Whenever the word "status" appears in a line of the data below, copy that line.

Structured page parsing data:
-- -- --
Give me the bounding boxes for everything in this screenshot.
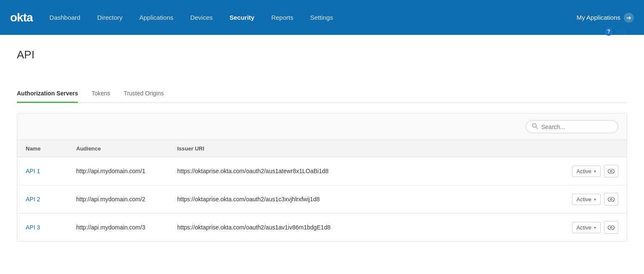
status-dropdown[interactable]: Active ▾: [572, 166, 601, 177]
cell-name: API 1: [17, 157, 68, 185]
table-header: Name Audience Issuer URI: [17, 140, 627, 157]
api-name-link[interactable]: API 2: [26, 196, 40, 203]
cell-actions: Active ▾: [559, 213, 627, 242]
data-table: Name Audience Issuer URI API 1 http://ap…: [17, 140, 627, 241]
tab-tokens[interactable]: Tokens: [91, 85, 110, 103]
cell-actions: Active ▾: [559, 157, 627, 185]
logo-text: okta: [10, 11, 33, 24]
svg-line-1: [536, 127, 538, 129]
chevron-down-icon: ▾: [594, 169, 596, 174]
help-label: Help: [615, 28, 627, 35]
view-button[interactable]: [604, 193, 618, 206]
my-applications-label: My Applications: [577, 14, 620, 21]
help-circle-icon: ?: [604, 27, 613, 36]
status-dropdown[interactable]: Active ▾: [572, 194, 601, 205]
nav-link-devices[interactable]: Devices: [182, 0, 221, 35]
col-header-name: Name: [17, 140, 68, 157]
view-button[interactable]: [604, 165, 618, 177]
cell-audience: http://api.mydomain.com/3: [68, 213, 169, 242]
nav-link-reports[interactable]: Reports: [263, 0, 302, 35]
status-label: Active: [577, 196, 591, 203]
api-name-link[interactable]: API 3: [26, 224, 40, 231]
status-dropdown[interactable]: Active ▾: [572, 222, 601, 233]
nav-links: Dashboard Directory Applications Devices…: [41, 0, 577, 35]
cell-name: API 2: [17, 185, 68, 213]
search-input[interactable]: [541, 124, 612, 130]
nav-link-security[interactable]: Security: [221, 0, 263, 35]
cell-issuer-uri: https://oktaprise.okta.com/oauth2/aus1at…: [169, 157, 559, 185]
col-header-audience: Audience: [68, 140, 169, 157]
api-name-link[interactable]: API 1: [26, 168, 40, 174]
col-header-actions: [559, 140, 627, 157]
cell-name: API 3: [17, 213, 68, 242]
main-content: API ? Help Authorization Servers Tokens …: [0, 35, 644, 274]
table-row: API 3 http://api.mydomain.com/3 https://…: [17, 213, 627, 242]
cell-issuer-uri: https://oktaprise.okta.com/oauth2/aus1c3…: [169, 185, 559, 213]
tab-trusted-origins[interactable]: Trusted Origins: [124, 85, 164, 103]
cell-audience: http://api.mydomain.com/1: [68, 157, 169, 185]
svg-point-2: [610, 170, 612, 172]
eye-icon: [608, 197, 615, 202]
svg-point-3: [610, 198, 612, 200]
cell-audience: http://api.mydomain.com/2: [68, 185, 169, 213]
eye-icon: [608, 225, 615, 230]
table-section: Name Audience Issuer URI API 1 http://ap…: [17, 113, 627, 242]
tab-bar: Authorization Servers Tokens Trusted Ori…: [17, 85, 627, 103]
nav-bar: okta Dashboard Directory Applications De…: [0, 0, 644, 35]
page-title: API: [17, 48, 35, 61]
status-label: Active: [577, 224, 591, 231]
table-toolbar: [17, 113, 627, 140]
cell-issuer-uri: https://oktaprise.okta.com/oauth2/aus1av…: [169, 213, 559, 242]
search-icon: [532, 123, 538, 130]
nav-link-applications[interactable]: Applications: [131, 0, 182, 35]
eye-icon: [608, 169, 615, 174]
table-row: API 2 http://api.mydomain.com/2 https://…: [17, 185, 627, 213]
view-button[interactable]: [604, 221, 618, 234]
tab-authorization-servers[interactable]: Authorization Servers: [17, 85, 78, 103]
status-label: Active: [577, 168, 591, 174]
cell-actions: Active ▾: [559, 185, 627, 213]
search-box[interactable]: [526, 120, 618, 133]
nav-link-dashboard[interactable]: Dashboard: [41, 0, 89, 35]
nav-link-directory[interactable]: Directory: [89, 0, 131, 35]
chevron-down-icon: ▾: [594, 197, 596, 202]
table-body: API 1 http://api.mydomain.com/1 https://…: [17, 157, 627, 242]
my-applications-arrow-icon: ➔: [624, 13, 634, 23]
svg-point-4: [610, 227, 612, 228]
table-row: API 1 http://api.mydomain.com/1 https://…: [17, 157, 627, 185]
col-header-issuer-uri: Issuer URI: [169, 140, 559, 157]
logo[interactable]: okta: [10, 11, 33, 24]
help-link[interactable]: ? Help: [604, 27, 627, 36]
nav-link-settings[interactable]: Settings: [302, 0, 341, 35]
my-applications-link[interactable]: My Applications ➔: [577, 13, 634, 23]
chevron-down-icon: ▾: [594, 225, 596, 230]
-- -- --
- [Written answer]
status-dropdown[interactable]: Active ▾: [572, 166, 601, 177]
status-dropdown[interactable]: Active ▾: [572, 194, 601, 205]
status-label: Active: [577, 196, 591, 203]
status-dropdown[interactable]: Active ▾: [572, 222, 601, 233]
status-label: Active: [577, 224, 591, 231]
status-label: Active: [577, 168, 591, 174]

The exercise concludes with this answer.